#### Supplied records:
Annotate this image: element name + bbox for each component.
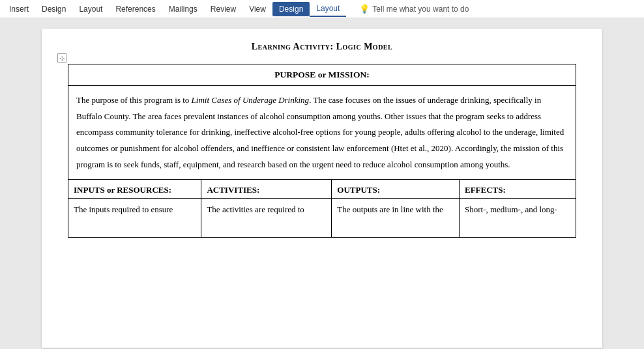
purpose-body-cell: The purpose of this program is to Limit … <box>68 86 576 180</box>
col-body-outputs: The outputs are in line with the <box>332 199 460 238</box>
purpose-italic: Limit Cases of Underage Drinking <box>192 95 310 105</box>
menu-view[interactable]: View <box>242 2 272 16</box>
document-page: Learning Activity: Logic Model ⊹ PURPOSE… <box>42 29 602 348</box>
document-title: Learning Activity: Logic Model <box>68 42 576 52</box>
tell-me-text: Tell me what you want to do <box>372 5 469 14</box>
menu-design[interactable]: Design <box>35 2 72 16</box>
col-header-outputs: OUTPUTS: <box>332 180 460 199</box>
table-wrapper: ⊹ PURPOSE or MISSION: The purpose of thi… <box>68 64 576 238</box>
col-header-inputs: INPUTS or RESOURCES: <box>68 180 201 199</box>
menu-mailings[interactable]: Mailings <box>162 2 204 16</box>
menu-review[interactable]: Review <box>204 2 242 16</box>
col-body-activities: The activities are required to <box>201 199 332 238</box>
menu-insert[interactable]: Insert <box>3 2 35 16</box>
menu-references[interactable]: References <box>109 2 162 16</box>
title-text: Learning Activity: Logic Model <box>252 42 392 51</box>
purpose-header-row: PURPOSE or MISSION: <box>68 64 576 86</box>
col-body-inputs: The inputs required to ensure <box>68 199 201 238</box>
col-header-effects: EFFECTS: <box>459 180 576 199</box>
col-body-row: The inputs required to ensure The activi… <box>68 199 576 238</box>
menu-design-tab[interactable]: Design <box>272 2 310 16</box>
lightbulb-icon: 💡 <box>359 4 370 14</box>
menu-layout[interactable]: Layout <box>72 2 109 16</box>
table-move-handle[interactable]: ⊹ <box>57 53 66 63</box>
doc-area: Learning Activity: Logic Model ⊹ PURPOSE… <box>0 18 644 349</box>
purpose-body-row: The purpose of this program is to Limit … <box>68 86 576 180</box>
menu-bar: Insert Design Layout References Mailings… <box>0 0 644 18</box>
col-header-activities: ACTIVITIES: <box>201 180 332 199</box>
menu-layout-tab[interactable]: Layout <box>310 1 346 17</box>
purpose-header-cell: PURPOSE or MISSION: <box>68 64 576 86</box>
logic-table: PURPOSE or MISSION: The purpose of this … <box>68 64 576 238</box>
col-body-effects: Short-, medium-, and long- <box>459 199 576 238</box>
tell-me-bar[interactable]: 💡 Tell me what you want to do <box>354 1 474 16</box>
col-headers-row: INPUTS or RESOURCES: ACTIVITIES: OUTPUTS… <box>68 180 576 199</box>
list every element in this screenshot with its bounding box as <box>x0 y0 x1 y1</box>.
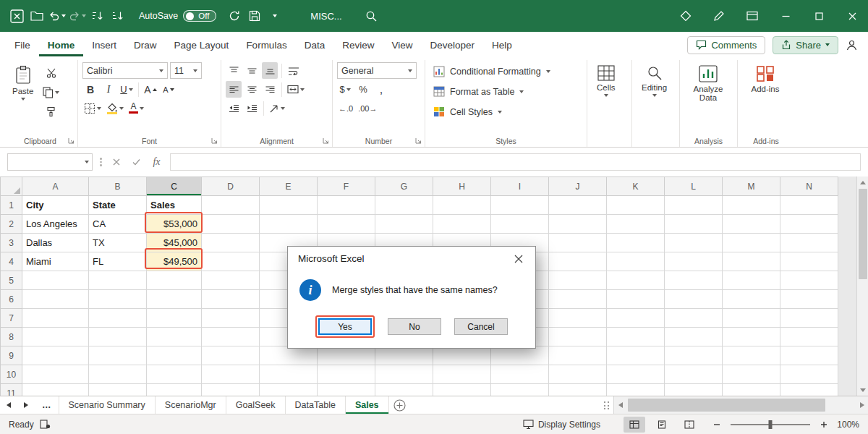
number-dialog-launcher[interactable] <box>415 137 422 144</box>
column-header[interactable]: A <box>22 177 89 196</box>
cell[interactable] <box>607 196 665 215</box>
cell[interactable] <box>723 252 780 271</box>
cell[interactable] <box>147 365 202 384</box>
copy-button[interactable] <box>41 84 61 101</box>
name-box[interactable] <box>7 153 93 171</box>
cell-a2[interactable]: Los Angeles <box>22 215 89 234</box>
cell[interactable] <box>607 309 665 328</box>
cell-c4[interactable]: $49,500 <box>147 252 202 271</box>
scroll-up-button[interactable] <box>857 176 868 188</box>
open-file-button[interactable] <box>27 5 46 27</box>
cell[interactable] <box>491 196 549 215</box>
underline-button[interactable]: U <box>119 81 135 98</box>
cell[interactable] <box>549 328 607 346</box>
cell[interactable] <box>549 290 607 309</box>
cell[interactable] <box>723 384 780 396</box>
align-right-button[interactable] <box>262 81 278 98</box>
redo-button[interactable] <box>68 5 87 27</box>
cell[interactable] <box>202 365 260 384</box>
search-button[interactable] <box>362 5 381 27</box>
cell-c2[interactable]: $53,000 <box>147 215 202 234</box>
cell[interactable] <box>665 365 723 384</box>
cell[interactable] <box>89 271 147 290</box>
sensitivity-button[interactable] <box>670 0 702 32</box>
increase-indent-button[interactable] <box>244 100 260 116</box>
italic-button[interactable]: I <box>101 81 116 98</box>
column-header[interactable]: F <box>318 177 375 196</box>
column-header[interactable]: K <box>607 177 665 196</box>
cell[interactable] <box>665 252 723 271</box>
cell[interactable] <box>202 234 260 252</box>
sheet-tab-sales[interactable]: Sales <box>346 396 389 414</box>
orientation-button[interactable] <box>268 100 286 116</box>
accounting-format-button[interactable]: $ <box>337 81 353 98</box>
sheet-nav-next-button[interactable] <box>17 396 35 414</box>
cell[interactable] <box>780 309 838 328</box>
cell-styles-button[interactable]: Cell Styles <box>430 102 582 122</box>
row-header[interactable]: 7 <box>1 309 22 328</box>
cell[interactable] <box>318 365 375 384</box>
share-button[interactable]: Share <box>773 36 838 54</box>
cell[interactable] <box>89 346 147 365</box>
column-header[interactable]: H <box>433 177 491 196</box>
maximize-button[interactable] <box>803 0 835 32</box>
increase-decimal-button[interactable]: ←.0 <box>337 100 354 116</box>
cell[interactable] <box>607 365 665 384</box>
wrap-text-button[interactable] <box>286 62 302 79</box>
align-middle-button[interactable] <box>244 62 260 79</box>
cell[interactable] <box>780 365 838 384</box>
cell[interactable] <box>89 290 147 309</box>
zoom-out-button[interactable] <box>713 421 720 428</box>
cell[interactable] <box>665 234 723 252</box>
number-format-combo[interactable]: General <box>337 62 417 79</box>
cell[interactable] <box>260 365 318 384</box>
tab-insert[interactable]: Insert <box>83 33 125 56</box>
row-header[interactable]: 4 <box>1 252 22 271</box>
align-left-button[interactable] <box>226 81 242 98</box>
add-ins-button[interactable]: Add-ins <box>742 61 788 134</box>
cell[interactable] <box>89 328 147 346</box>
cell[interactable] <box>723 196 780 215</box>
cell[interactable] <box>375 346 433 365</box>
cell[interactable] <box>549 309 607 328</box>
tab-page-layout[interactable]: Page Layout <box>166 33 238 56</box>
cell[interactable] <box>22 365 89 384</box>
autosave-control[interactable]: AutoSave Off <box>139 10 216 22</box>
cell[interactable] <box>260 384 318 396</box>
row-header[interactable]: 2 <box>1 215 22 234</box>
cell[interactable] <box>147 290 202 309</box>
cell[interactable] <box>780 215 838 234</box>
inking-button[interactable] <box>703 0 735 32</box>
cell[interactable] <box>723 234 780 252</box>
dialog-cancel-button[interactable]: Cancel <box>454 318 508 335</box>
cell[interactable] <box>22 290 89 309</box>
document-title[interactable]: MISC... <box>310 11 341 22</box>
cell[interactable] <box>202 271 260 290</box>
comma-style-button[interactable]: , <box>373 81 389 98</box>
horizontal-scroll-thumb[interactable] <box>628 399 825 412</box>
formula-input[interactable] <box>170 153 861 171</box>
vertical-scroll-thumb[interactable] <box>859 189 867 279</box>
excel-app-icon[interactable] <box>7 5 26 27</box>
column-header[interactable]: N <box>780 177 838 196</box>
macro-record-button[interactable] <box>40 420 51 429</box>
cell[interactable] <box>147 346 202 365</box>
cell[interactable] <box>549 234 607 252</box>
horizontal-scroll-track[interactable] <box>626 396 856 414</box>
cell[interactable] <box>202 309 260 328</box>
row-header[interactable]: 3 <box>1 234 22 252</box>
column-header[interactable]: D <box>202 177 260 196</box>
decrease-indent-button[interactable] <box>226 100 242 116</box>
tab-help[interactable]: Help <box>483 33 521 56</box>
align-center-button[interactable] <box>244 81 260 98</box>
cell[interactable] <box>665 328 723 346</box>
sheet-tab-scenariomgr[interactable]: ScenarioMgr <box>156 396 226 414</box>
scroll-right-button[interactable] <box>856 396 868 414</box>
row-header[interactable]: 5 <box>1 271 22 290</box>
cell[interactable] <box>723 215 780 234</box>
cell[interactable] <box>665 215 723 234</box>
cell[interactable] <box>22 328 89 346</box>
cell-c1[interactable]: Sales <box>147 196 202 215</box>
dialog-yes-button[interactable]: Yes <box>318 318 372 335</box>
scrollbar-resize-grip[interactable] <box>600 396 613 414</box>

#### Assignment:
Check each line above for the word "number" and copy every line that has it.

#### Answer box:
number-dialog-launcher[interactable] <box>415 137 422 144</box>
number-format-combo[interactable]: General <box>337 62 417 79</box>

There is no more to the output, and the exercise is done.